(Problem statement)
Reproduce all of the data exactly. Images are not to appear in the reply.

(Data for review)

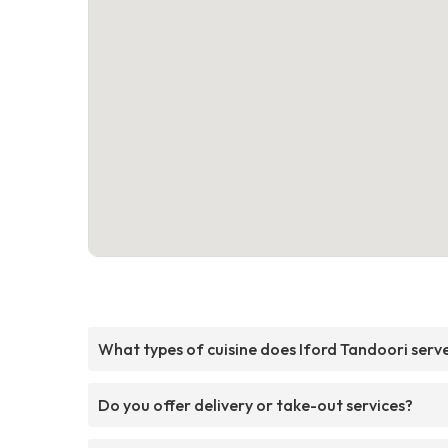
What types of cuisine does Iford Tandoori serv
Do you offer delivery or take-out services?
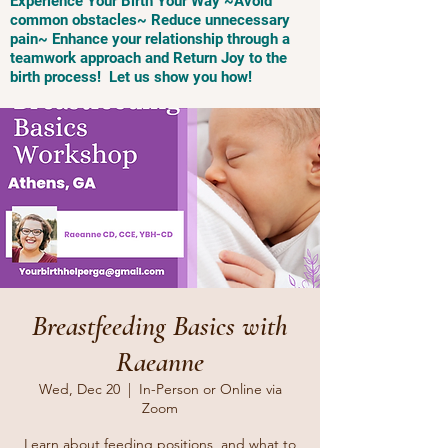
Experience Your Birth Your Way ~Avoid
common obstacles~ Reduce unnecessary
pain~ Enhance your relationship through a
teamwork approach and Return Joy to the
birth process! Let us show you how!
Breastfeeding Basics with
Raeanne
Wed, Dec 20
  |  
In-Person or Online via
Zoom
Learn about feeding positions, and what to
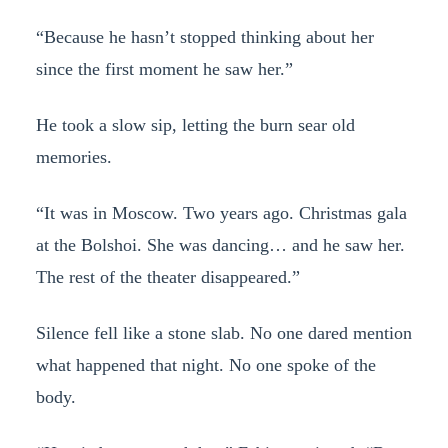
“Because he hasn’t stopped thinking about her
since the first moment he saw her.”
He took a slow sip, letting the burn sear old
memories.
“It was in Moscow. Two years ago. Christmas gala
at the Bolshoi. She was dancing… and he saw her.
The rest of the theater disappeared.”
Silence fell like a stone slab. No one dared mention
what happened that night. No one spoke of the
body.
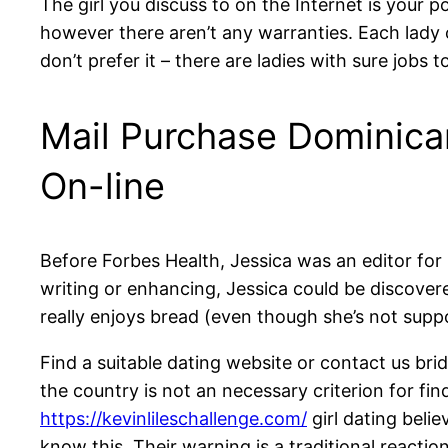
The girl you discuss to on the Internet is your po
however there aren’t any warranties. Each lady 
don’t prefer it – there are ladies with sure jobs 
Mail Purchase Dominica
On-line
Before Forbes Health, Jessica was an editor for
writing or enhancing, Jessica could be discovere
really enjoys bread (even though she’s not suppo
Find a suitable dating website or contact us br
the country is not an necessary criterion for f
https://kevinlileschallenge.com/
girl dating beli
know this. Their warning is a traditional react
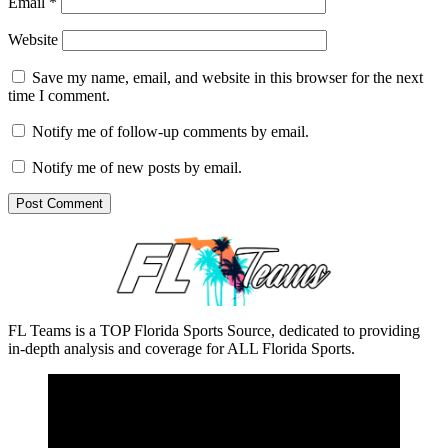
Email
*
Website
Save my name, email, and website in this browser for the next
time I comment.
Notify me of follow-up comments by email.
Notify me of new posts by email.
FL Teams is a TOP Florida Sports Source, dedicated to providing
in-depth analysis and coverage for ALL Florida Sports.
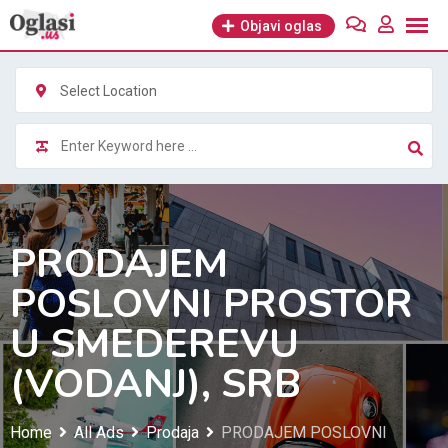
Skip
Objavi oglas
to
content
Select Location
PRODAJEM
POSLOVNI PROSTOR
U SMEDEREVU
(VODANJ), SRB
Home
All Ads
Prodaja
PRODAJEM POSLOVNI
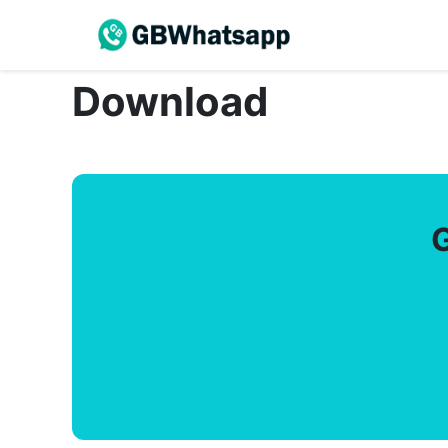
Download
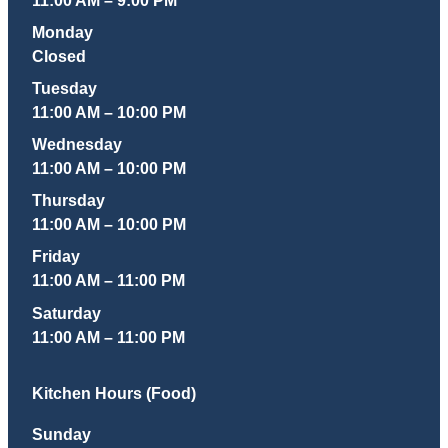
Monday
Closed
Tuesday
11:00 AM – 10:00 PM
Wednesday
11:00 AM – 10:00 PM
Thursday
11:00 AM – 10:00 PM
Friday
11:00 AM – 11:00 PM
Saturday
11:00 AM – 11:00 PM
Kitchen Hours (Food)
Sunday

(Exercise result)
What types of cuisine does Iford Tandoori serv
Do you offer delivery or take-out services?
Experience Your Birth Your Way ~Avoid
common obstacles~ Reduce unnecessary
pain~ Enhance your relationship through a
teamwork approach and Return Joy to the
birth process! Let us show you how!
Breastfeeding Basics with
Raeanne
Wed, Dec 20
  |  
In-Person or Online via
Zoom
Learn about feeding positions, and what to
“Because he hasn’t stopped thinking about her
since the first moment he saw her.”
He took a slow sip, letting the burn sear old
memories.
“It was in Moscow. Two years ago. Christmas gala
at the Bolshoi. She was dancing… and he saw her.
The rest of the theater disappeared.”
Silence fell like a stone slab. No one dared mention
what happened that night. No one spoke of the
body.
The girl you discuss to on the Internet is your po
however there aren’t any warranties. Each lady 
don’t prefer it – there are ladies with sure jobs 
Mail Purchase Dominica
On-line
Before Forbes Health, Jessica was an editor for
writing or enhancing, Jessica could be discovere
really enjoys bread (even though she’s not suppo
Find a suitable dating website or contact us br
the country is not an necessary criterion for f
https://kevinlileschallenge.com/
girl dating beli
know this. Their warning is a traditional react
Email
*
Website
Save my name, email, and website in this browser for the next
time I comment.
Notify me of follow-up comments by email.
Notify me of new posts by email.
FL Teams is a TOP Florida Sports Source, dedicated to providing
in-depth analysis and coverage for ALL Florida Sports.
Skip
Objavi oglas
to
content
Select Location
PRODAJEM
POSLOVNI PROSTOR
U SMEDEREVU
(VODANJ), SRB
Home
All Ads
Prodaja
PRODAJEM POSLOVNI
Download
Monday
Closed
Tuesday
11:00 AM – 10:00 PM
Wednesday
11:00 AM – 10:00 PM
Thursday
11:00 AM – 10:00 PM
Friday
11:00 AM – 11:00 PM
Saturday
11:00 AM – 11:00 PM
Kitchen Hours (Food)
Sunday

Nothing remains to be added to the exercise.